Since Microsoft typically releases there patches on the third Tuesday of the month [commonly referred to as "Patch Tuesday"], a WSUS server managing hundreds or thousands of clients at a single site can become overloaded and perform poorly as clients retrieve their updates. Even worse, if you plan on using WSUS to distribute service packs for Windows or Office, you will quickly find out that just a few WSUS servers is not enough to handle that large of a load.
One solution is to selectively assign clients to specific computer groups managed by different WSUS servers. This type of solution, however, is not very flexible and requires lots of planning to distribute the load evenly between multiple WSUS servers.
Another solution would be to use a common Domain Name Service [DNS] alias with the Internet Protocol [IP] address for each WSUS server. Using round-robin DNS name resolution will balance connecting clients across WSUS servers fairly well; however, clients will be sent to WSUS servers that are offline or otherwise not responding, causing updates to fail.

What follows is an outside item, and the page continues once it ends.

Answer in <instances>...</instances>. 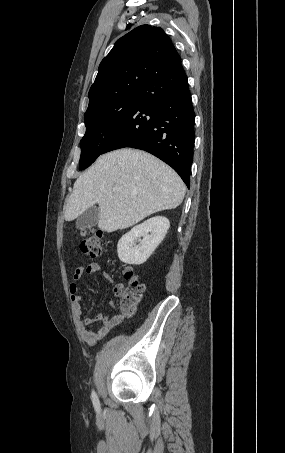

A more elegant solution to this problem would be to use load-balancing technology. Microsoft's Network Load Balancing [NLB] service or, even better, a network load-balancing appliance or switch provides an effective solution with some intelligent rules to optimize the utilization of your WSUS servers while guaranteeing successful updates for client computers. Switch manufacturers such as Cisco and Nortel produce inexpensive load balancers. Even better, if your WSUS servers are running on blade servers you can provide load-balancing services inside the blade chassis. Both IBM and HP provide Layer 4-7 switches for their chassis, and Dell provides a software-based solution to load-balance functionality to their blades.